所以我第一点想讲的就是:谣言的多少是与社会危机的高低有着直接关系。至少从中国历史上来讲,社会危机比较严重的情况下谣言就多,社会相对清明、政治比较平顺的情况下,谣言就比较少。
第二点,关于官方和民众之间的对立、冲突,有人说官方以敌对的心态来对付民众。我有一个自己的感性判断:当下的中国社会正在由城乡对立重新回归到中国传统的官民对立,阶级对立并不是很明显,但是明显的可以感觉到官民对立的情绪非常严重。1949年之后,这种官民对立基本上被消解掉了,因为1949年之后我们的社会组织方式被纳入到了单位,整个社会都被纳入到单位,包括农村村组都是单位。但是随着改革开放,社会活跃度增加了,农民进城也放开了,这种单位基本消解掉了,现在整个中国人里面纳入单位之中的比较少了,传统的管制模式已经不再适用。但是现在的管制模式改动的还比较少,所以官民对立可能造成了现在谣言比较多,而且对谣言重视比较多。社会重新回到了官民对立,大概中国传统社会阶级的对立也是远远低于官民的对立:从各个时代尤其是它的后期的政治言说或者书写,我们看到的其实不是地主阶级和农民阶级的对立,而是官民的对立,在中国传统正史包括后来的通史著作中都比较明显。

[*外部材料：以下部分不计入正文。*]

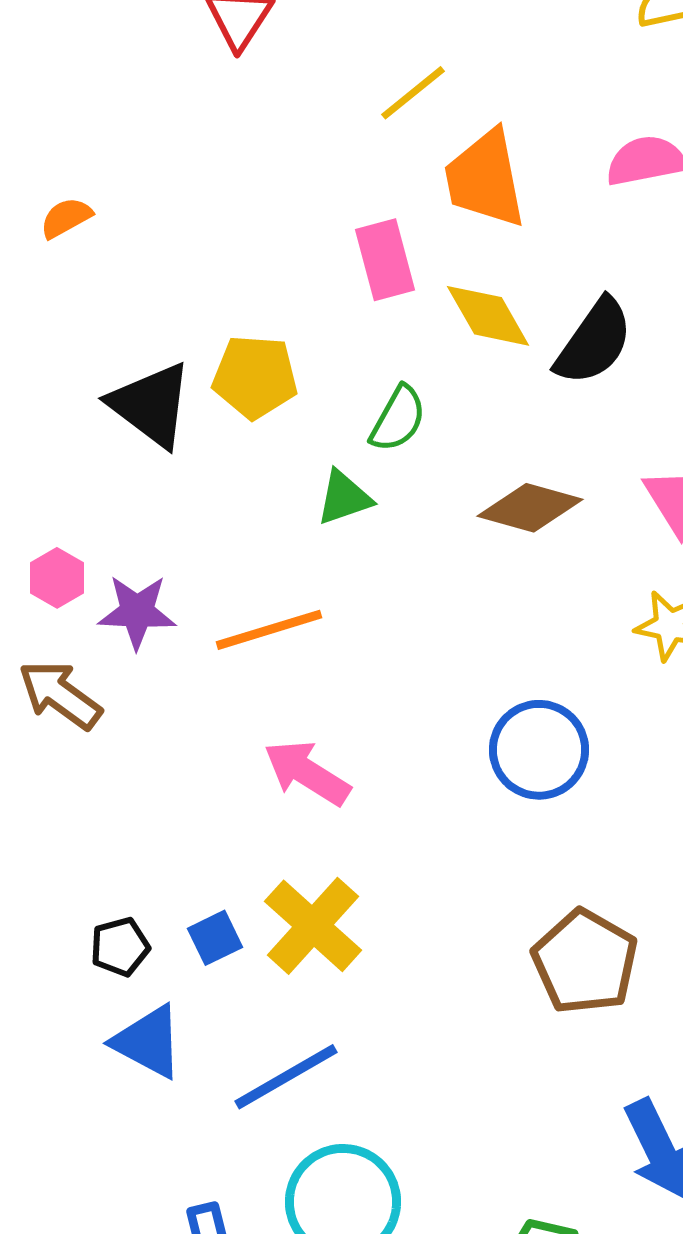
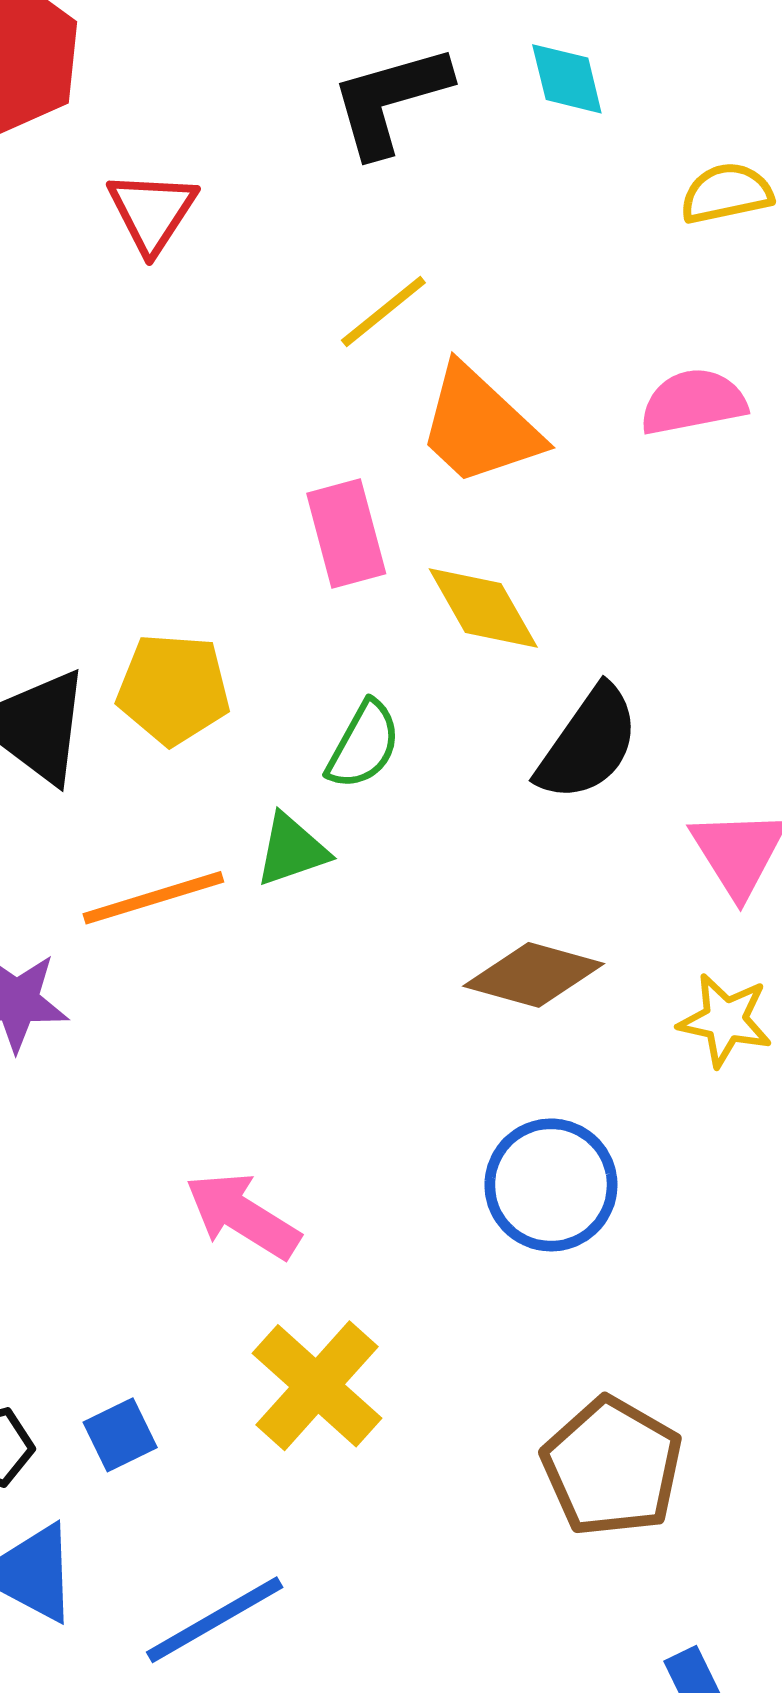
orange trapezoid: (485, 179) -> (479, 426), turned -36
black semicircle: (594, 342) -> (588, 744), moved
brown diamond: (530, 508) -> (534, 975), moved
orange line: (269, 630) -> (153, 898), moved
yellow cross: (313, 926) -> (317, 1386), moved

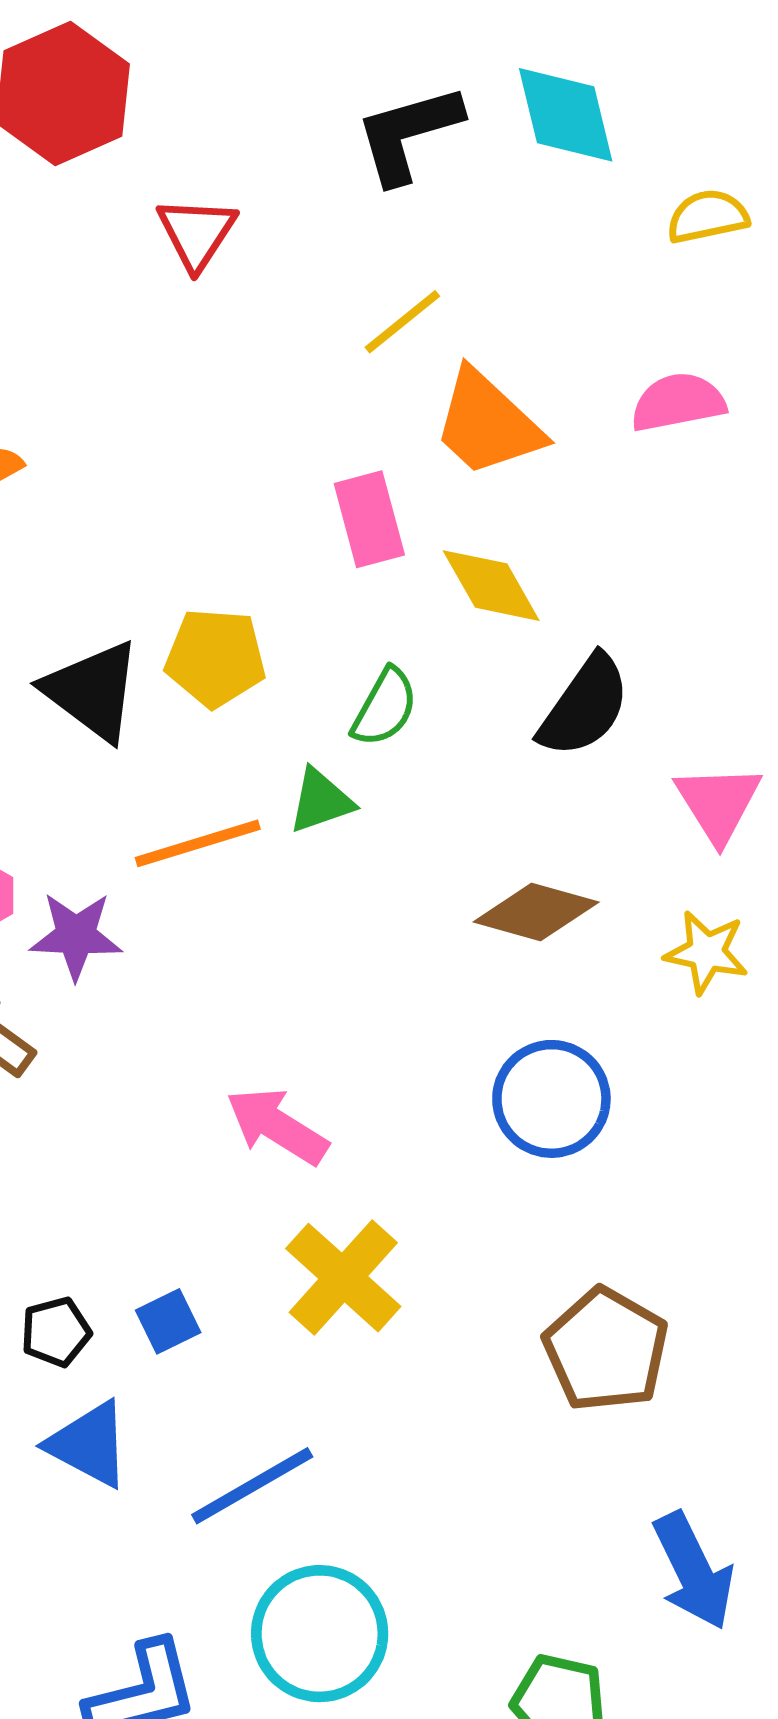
cyan diamond: (567, 79) -> (566, 115), size x1.5

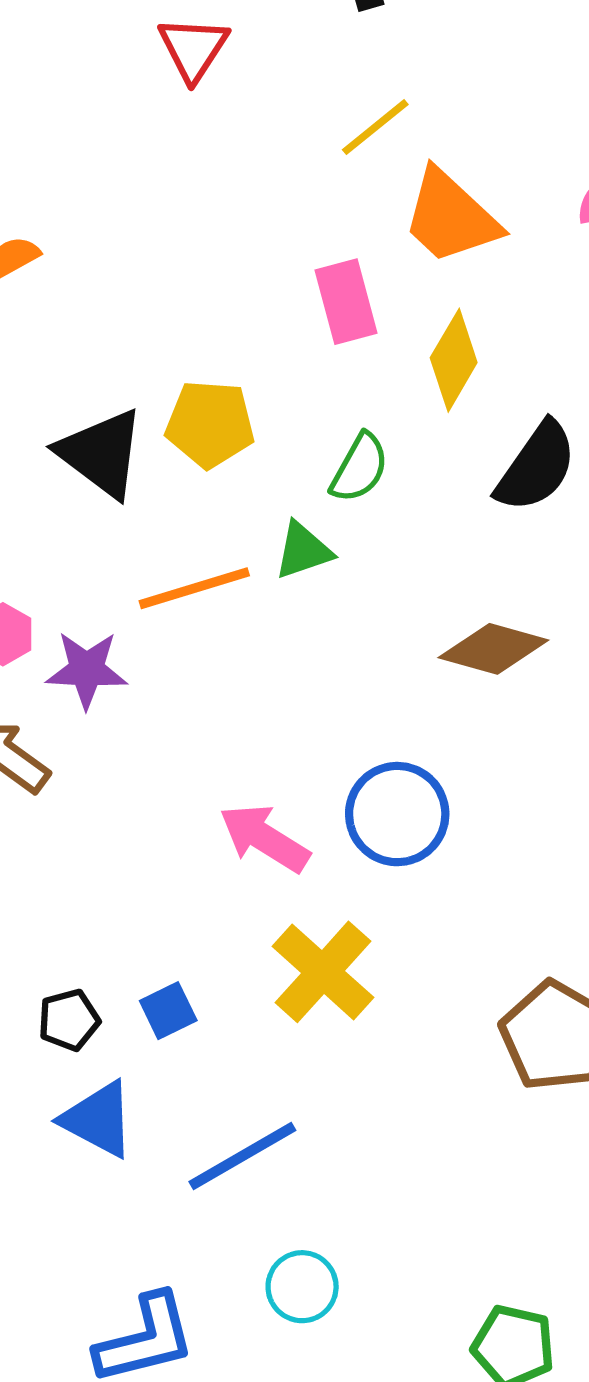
yellow diamond: (491, 586) -> (454, 360), turned 60
blue circle: (551, 1099) -> (397, 814), moved
cyan circle: (320, 1634) -> (302, 1287), size x0.6

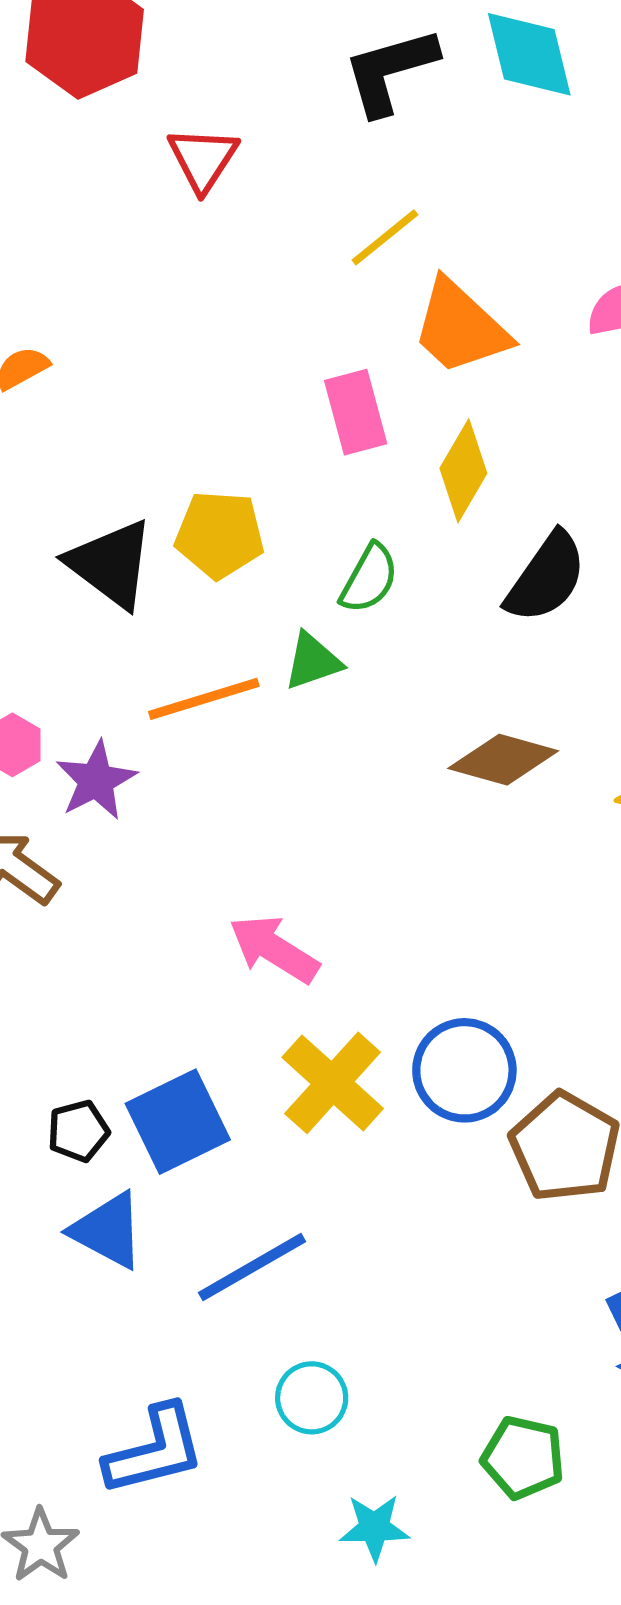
purple star: (87, 670) -> (96, 780), turned -30
blue circle: (397, 814) -> (464, 1070), moved
blue square: (168, 1011) -> (178, 1122), size x1.8

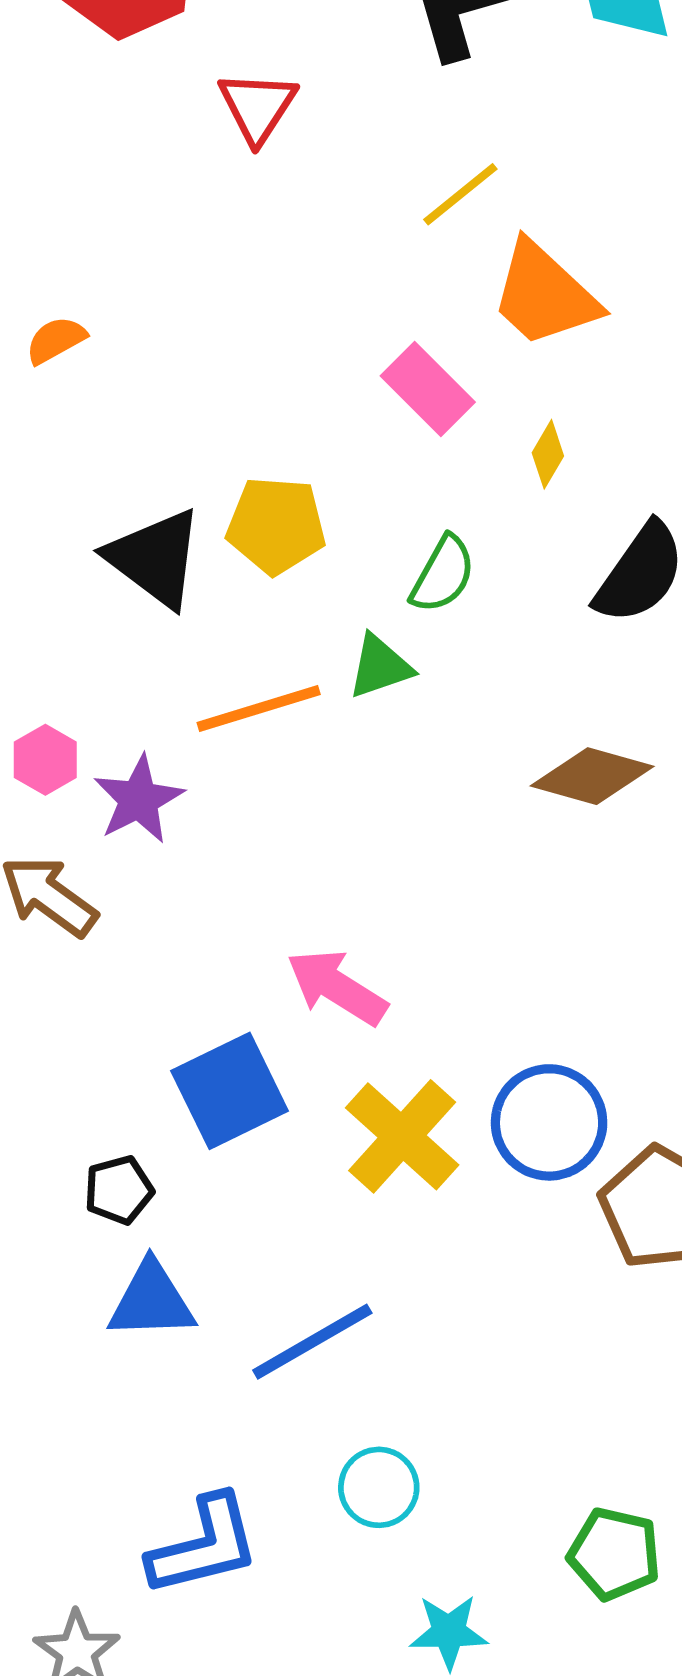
pink rectangle: (356, 412) -> (428, 389), turned -30
yellow diamond: (463, 471) -> (548, 454), size x0.6
blue square: (178, 1122) -> (230, 1091), moved
blue triangle: (108, 1230) -> (151, 1301), turned -30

第三,为什么谣言现在引起了我们执政党或者政府这么高度的重视,是因为它的政治性。我认为中国自古以来的谣言大约可以分为直接的政治性的谣言(包括现在对官方的一些言说)和一种社会性的谣言。史书上的记载更多的倾向于政治性的谣言,但是社会性的谣言也有,而且社会性的谣言最终之所以会引起人们的重视或者引起某种社会骚乱,是因为它最后也会转化成一个政治性的谣言。比如孔飞力写的《叫魂》,典型的显示出清代后期社会恐慌心理或者社会民众的不安全心理所导致的对政权的不信任感,最后就会引发出一种社会恐慌。再一个就是政治性谣言体现在自古以来的民间意识形态、民间对于政治的评说上,其实最本质的东西是民间或者是人民对政治的一种评说,这种评说往往和官方的意识形态是对立的、反向的,这个也是为什么政府想要把民间的定位为谣言,想把它纳入管控之内的一个根本原因。
第四,针对谣言的管制。我和一个思想相对偏左的青年老师探讨,最后得出一个基本的共识就是:从政府或者从党的角度来讲,现在的管控是可以理解的,因为现在我们党的整个意识形态大厦在民间社会已经崩塌。我们过去在历史书写中或者历史叙述中塑造的那些反面人物,在民间今天以正面的形象开始出现,那些以正面形象塑造的人包括周恩来,在民间的言说中很多都开始垮塌,这是一个意识形态不得了的问题。而且我们知道我们意识形态的五种社会形态方式怎么样呢,它现在基本都垮塌了,只存在于教科书中。在这种情况下它现在要重新塑造政府的权威,是维护它的统治也好,是要推行改革也好,它要重新塑造它意识形态方面的权威性,它就在意识形态方面下重手。但是我想要说的是,这种管制的方式可能正在跟它的初衷或者跟它的希望走向反面:它的这种管控方式想要达到一种恐吓的心理,但是这个不是最终的效果,最终的效果可能适得其反。但是我们也不能说现在的政府完全没有改变。最高法开了一个座谈会,对司法解释做了一个重新的界定,针对张家川逮小孩这个问题,新闻就说两高司法解释只是一个法律判决的依据,绝对不是地方政府用来管控的工具的依据,大概已经意识到这种偏差了。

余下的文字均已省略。